I am assuming you already have drops to where your current router/ap are at?

An intel two port gigabit nic, 2 unifi ac pro plus a used pc ought to do.
Typical two-story house with around 3500 square feet of living space, and I have drops for the router and access points at opposite ends of the house.

The unifi ac pro plus access point sounds a bit daunting.
 

sdifox

No Lifer
Sep 30, 2005
85,715
9,731
126
Typical two-story house with around 3500 square feet of living space, and I have drops for the router and access points at opposite ends of the house.

The unifi ac pro plus access point sounds a bit daunting.
What do you mean by daunting?
 

Scarpozzi

Lifer
Jun 13, 2000
25,996
1,498
126
Typical two-story house with around 3500 square feet of living space, and I have drops for the router and access points at opposite ends of the house.

The unifi ac pro plus access point sounds a bit daunting.
I have 2900 sq ft on my first floor and another 750 upstairs over the garage.

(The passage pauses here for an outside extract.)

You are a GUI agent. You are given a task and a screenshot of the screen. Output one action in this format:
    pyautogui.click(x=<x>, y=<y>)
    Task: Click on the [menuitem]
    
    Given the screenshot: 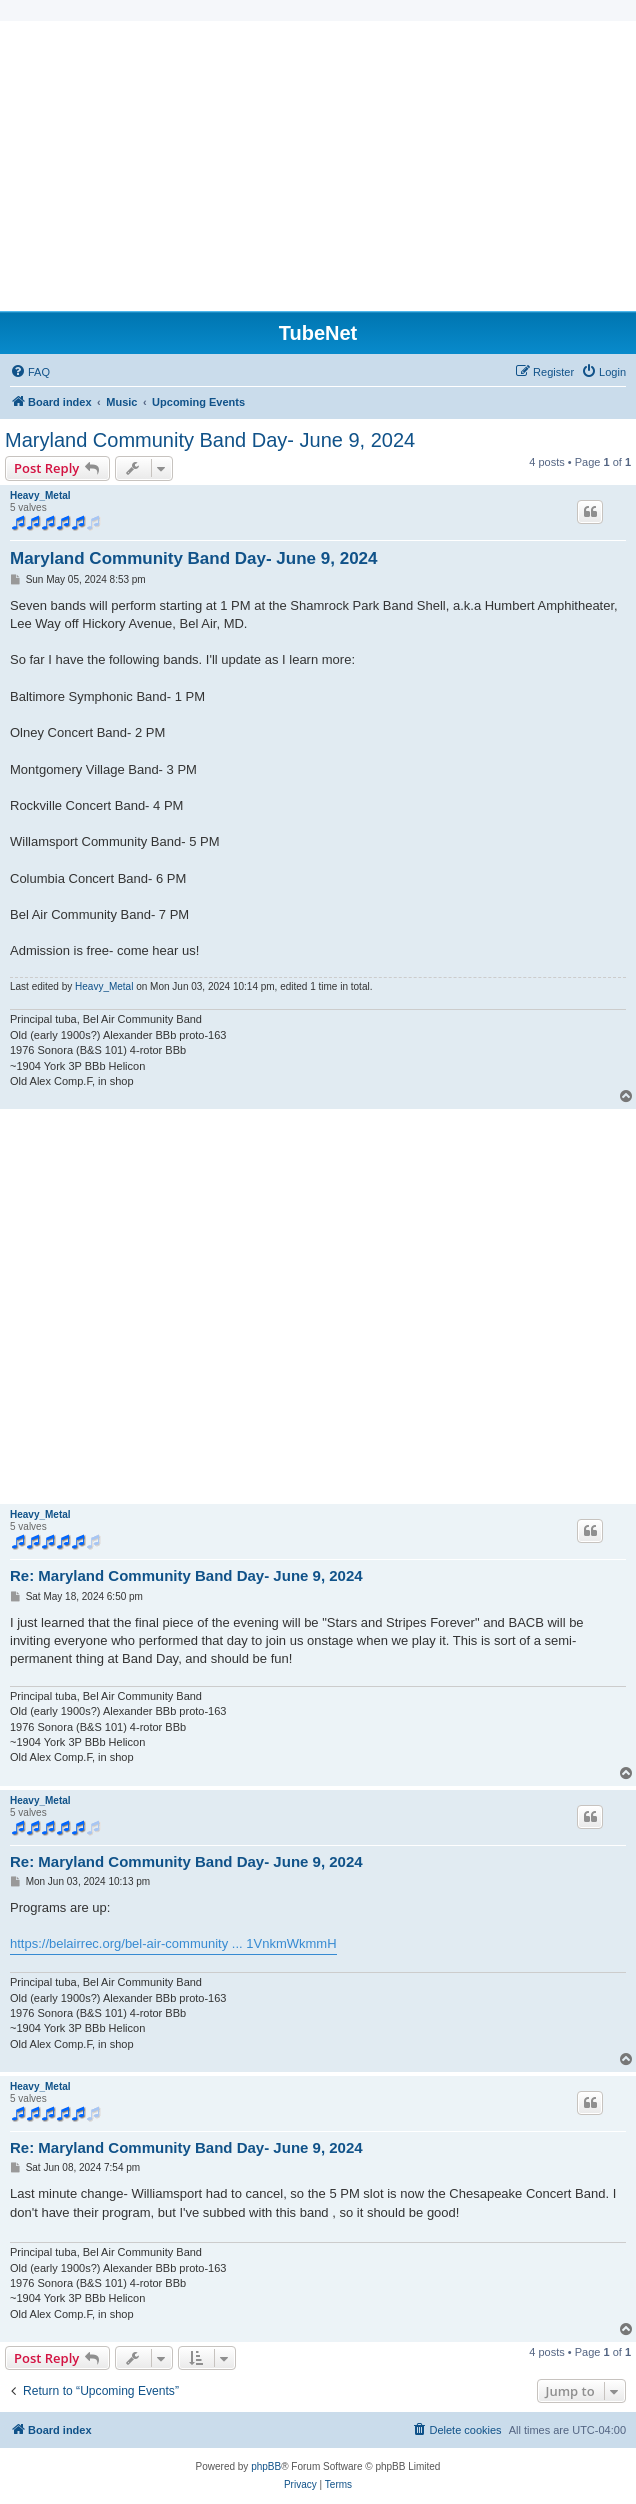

I ended up have serious trouble with coverage and grabbed a refurbished Linksys Velop mesh system from woot.

I wired my Internet router up in the kitchen next to my primary node and the others are wireless in a closet and a hallway on the main floor. I may eventually run cat6 between them, but performance is decent enough until everyone starts streaming 4k in the house.